The statement was improved as below: (Line 234-238).

 

The majority of cases with delayed sputum-smear conversion had diabetes mellitus (59.6%), HIV coinfection (57.1%), advanced pre-treatment chest x-ray findings (66.7%), and not adhering to treatment (93.2%) compared to the controls group.

Point 3: Is the HIV status in the logistic regression model adjusted for ART? if not please include in limitation of the study

Response 3:

The ART status was not included in the study. We agree with the recommendation given. Therefore, we add it in section 4.4 (Study Limitations) as below: (Line 406-408).

 

The statement: “Besides that, the antiretroviral therapy (ART) status among HIV patients were not included in the study, thus, the logistic regression model analysis were not adjusted for ART”

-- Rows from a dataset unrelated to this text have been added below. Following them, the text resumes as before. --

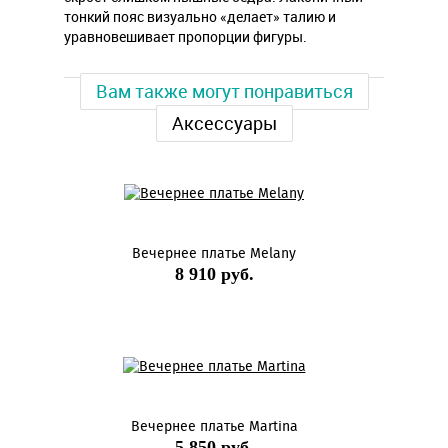
тонкий пояс визуально «делает» талию и
уравновешивает пропорции фигуры.
Вам также могут понравиться
Аксессуары
Вечернее платье Melany
8 910 руб.
Вечернее платье Martina
5 850 руб.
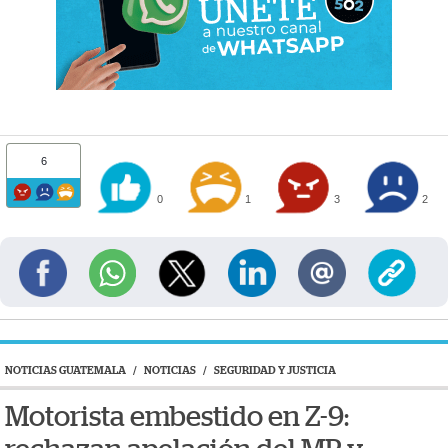
6
0
1
3
2
NOTICIAS GUATEMALA
/
NOTICIAS
/
SEGURIDAD Y JUSTICIA
Motorista embestido en Z-9:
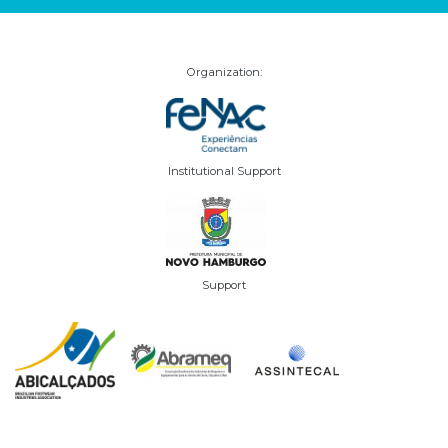
Organization:
Institutional Support
Support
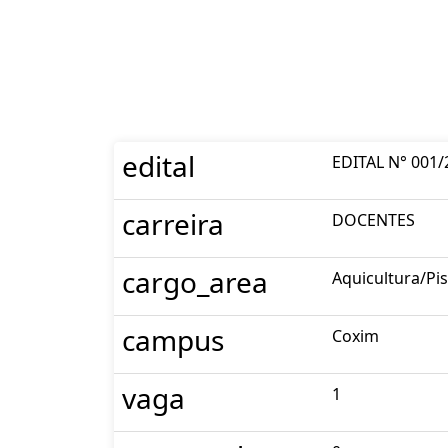
edital
EDITAL N° 001/
carreira
DOCENTES
cargo_area
Aquicultura/Pi
campus
Coxim
vaga
1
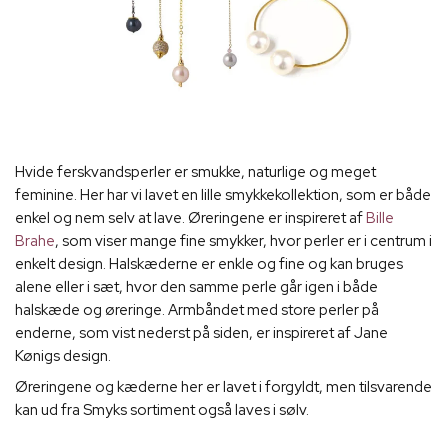
Hvide ferskvandsperler er smukke, naturlige og meget
feminine. Her har vi lavet en lille smykkekollektion, som er både
enkel og nem selv at lave. Øreringene er inspireret af
Bille
Brahe
, som viser mange fine smykker, hvor perler er i centrum i
enkelt design. Halskæderne er enkle og fine og kan bruges
alene eller i sæt, hvor den samme perle går igen i både
halskæde og øreringe. Armbåndet med store perler på
enderne, som vist nederst på siden, er inspireret af Jane
Kønigs design.
Øreringene og kæderne her er lavet i forgyldt, men tilsvarende
kan ud fra Smyks sortiment også laves i sølv.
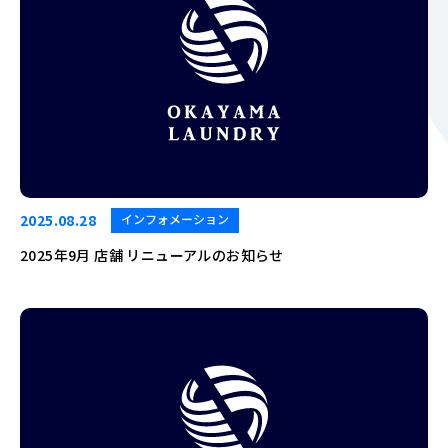
2025.08.28
インフォメーション
2025年9月 店舗 リニューアルのお知らせ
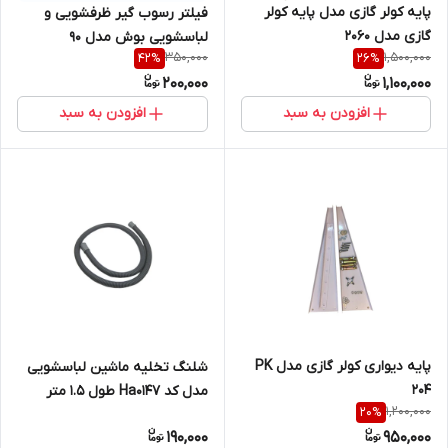
پایه کولر گازی مدل پایه کولر
فیلتر رسوب گیر ظرفشویی و
گازی مدل 2060
لباسشویی بوش مدل 90
350,000
1,500,000
42
%
26
%
200,000
1,100,000
افزودن به سبد
افزودن به سبد
پایه دیواری کولر گازی مدل PK
شلنگ تخلیه ماشین لباسشویی
204
مدل کد Ha0147 طول 1.5 متر
1,200,000
20
%
190,000
950,000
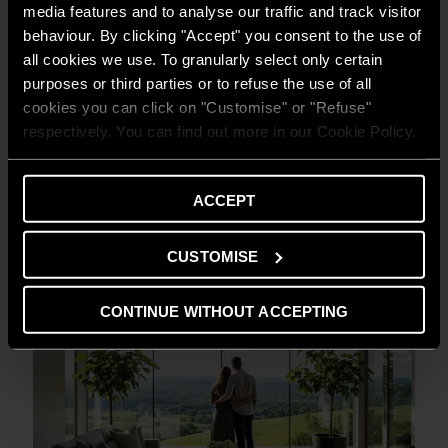
media features and to analyse our traffic and track visitor
behaviour. By clicking "Accept" you consent to the use of
all cookies we use. To granularly select only certain
purposes or third parties or to refuse the use of all
cookies you can click on "Customise" or "Refuse"
GUIDA AL RISPARMIO
respectively. You can find out more in our Cookie Policy.
Quanto consuma un condizionatore?
LEGGI DI PIÙ
ACCEPT
CUSTOMISE
CONTINUE WITHOUT ACCEPTING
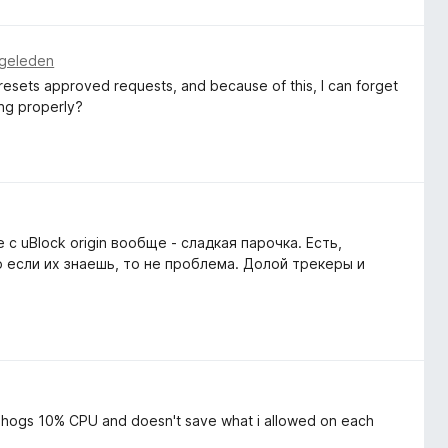
 geleden
ly resets approved requests, and because of this, I can forget
ing properly?
с uBlock origin вообще - сладкая парочка. Есть,
о если их знаешь, то не проблема. Долой трекеры и
ow hogs 10% CPU and doesn't save what i allowed on each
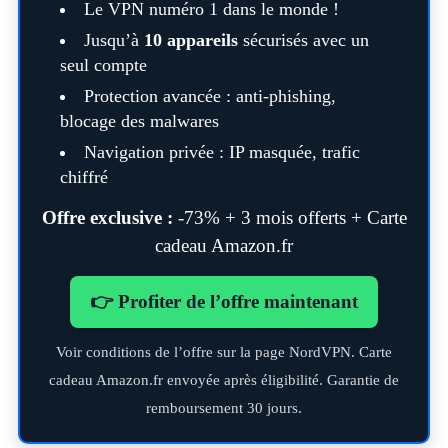
Le VPN numéro 1 dans le monde !
Jusqu’à
10 appareils
sécurisés avec un
seul compte
Protection avancée : anti-phishing,
blocage des malwares
Navigation privée : IP masquée, trafic
chiffré
Offre exclusive :
-73% + 3 mois offerts + Carte
S
e
cadeau Amazon.fr
a
r
👉 Profiter de l’offre maintenant
c
h
Voir conditions de l’offre sur la page NordVPN. Carte
f
o
cadeau Amazon.fr envoyée après éligibilité. Garantie de
r
remboursement 30 jours.
:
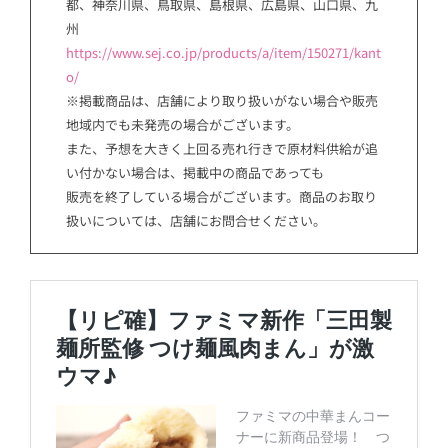
都、神奈川県、鳥取県、島根県、広島県、山口県、九
州
https://www.sej.co.jp/products/a/item/150271/kant
o/
※掲載商品は、店舗により取り扱いがない場合や販売
地域内でも未発売の場合がございます。
また、予想を大きく上回る売れ行きで原材料供給が追
い付かない場合は、掲載中の商品であっても
販売を終了している場合がございます。商品のお取り
扱いについては、店舗にお問合せください。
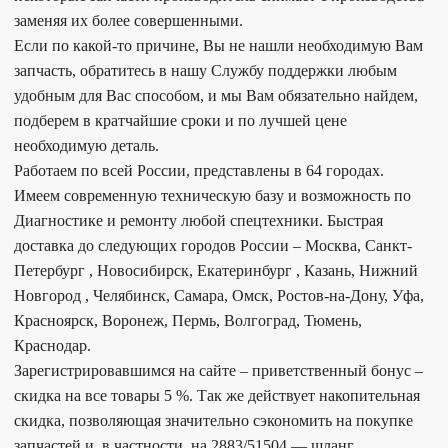
заменяя их более совершенными.
Если по какой-то причине, Вы не нашли необходимую Вам
запчасть, обратитесь в нашу Службу поддержки любым
удобным для Вас способом, и мы Вам обязательно найдем,
подберем в кратчайшие сроки и по лучшей цене
необходимую деталь.
Работаем по всей России, представлены в 64 городах.
Имеем современную техническую базу и возможность по
Диагностике и ремонту любой спецтехники. Быстрая
доставка до следующих городов России – Москва, Санкт-
Петербург , Новосибирск, Екатеринбург , Казань, Нижний
Новгород , Челябинск, Самара, Омск, Ростов-на-Дону, Уфа,
Красноярск, Воронеж, Пермь, Волгоград, Тюмень,
Краснодар.
Зарегистрировавшимся на сайте – приветственный бонус –
скидка на все товары 5 %. Так же действует накопительная
скидка, позволяющая значительно сэкономить на покупке
запчастей и, в частности, на 2883/51504 — шланг.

Point 4: Interpretation of results needs to based on the analysis. For example- On lines 471-473 the authors interpreted the odds ratio as - Malaysian aborigines with smear-positive pulmonary TB who smoked were 3.25 times more likely to have delayed sputum-smear conversion than non-smokers when other confounders were controlled. That is not quite right. This should be interpreted something like - the odds of smoking among individuals with delayed smear conversion is about 3.2 times that among controls. Please correct others to be consistent with your analysis (Example line 507)

Response 4:

The statement was improvised to give the right interpretation of results by comparing risk factors between case and control group as below:

 

“The odds of smoking among individuals with delayed sputum-smear conversion was about 3.25 times that among the controls group when other confounders were adjusted” (Line 327 – 329).

 

“The current findings showed that Malaysian aborigines who had underlying diabetes mellitus with delayed sputum-smear conversion had the odd of 12.84 times than those controls group when other confounders were adjusted” (Line 346 – 348).

 

“Current research revealed that the odds of HIV co-infection among individuals with delayed sputum-smear conversion is about 9.76 times that among the controls group when other confounders were adjusted.” (Line 363-365). 

Reviewer 3 Report

Thanks to the amendments, the article improved the quality of the results and their presentation.

Author Response

We appreciate all the comments and recommendations given. Thank you.